Supplied material:
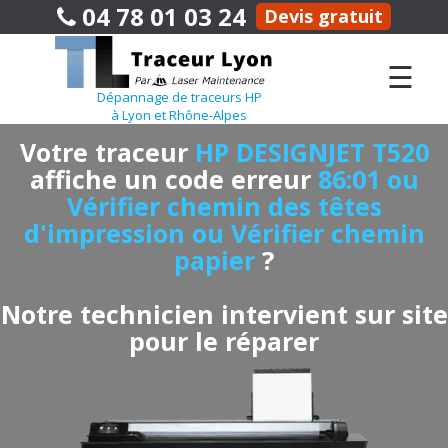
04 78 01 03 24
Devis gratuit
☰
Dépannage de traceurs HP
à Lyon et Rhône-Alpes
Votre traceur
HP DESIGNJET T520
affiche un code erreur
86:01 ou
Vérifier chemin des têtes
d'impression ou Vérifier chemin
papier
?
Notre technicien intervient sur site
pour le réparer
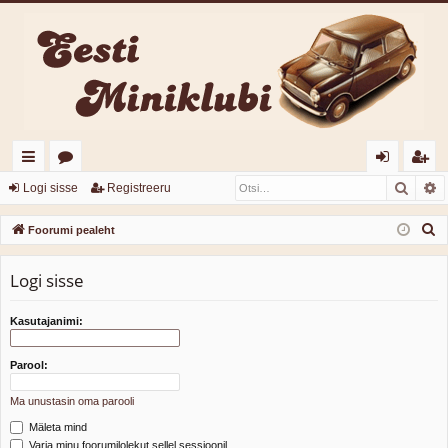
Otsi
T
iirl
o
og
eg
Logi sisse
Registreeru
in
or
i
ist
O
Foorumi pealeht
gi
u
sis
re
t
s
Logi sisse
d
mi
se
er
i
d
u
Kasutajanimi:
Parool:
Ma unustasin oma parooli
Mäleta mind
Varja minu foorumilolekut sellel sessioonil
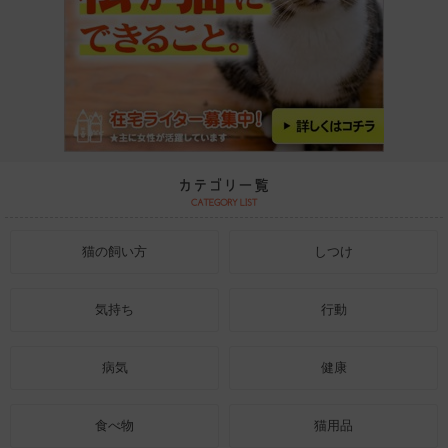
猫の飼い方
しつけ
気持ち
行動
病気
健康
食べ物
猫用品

==

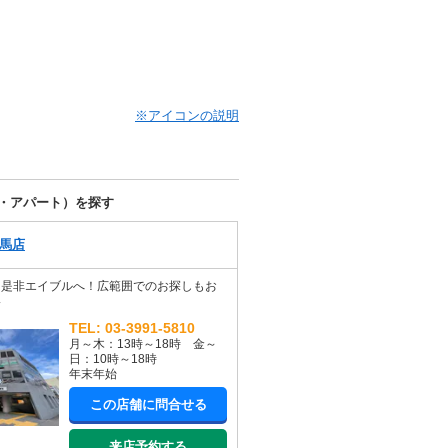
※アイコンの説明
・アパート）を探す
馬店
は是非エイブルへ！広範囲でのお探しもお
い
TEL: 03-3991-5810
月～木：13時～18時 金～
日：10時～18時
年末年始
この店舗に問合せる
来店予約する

Task requirements: If a line in the entries above contains the word "Vérifier", copy it.

Result:
Vérifier chemin des têtes
d'impression ou Vérifier chemin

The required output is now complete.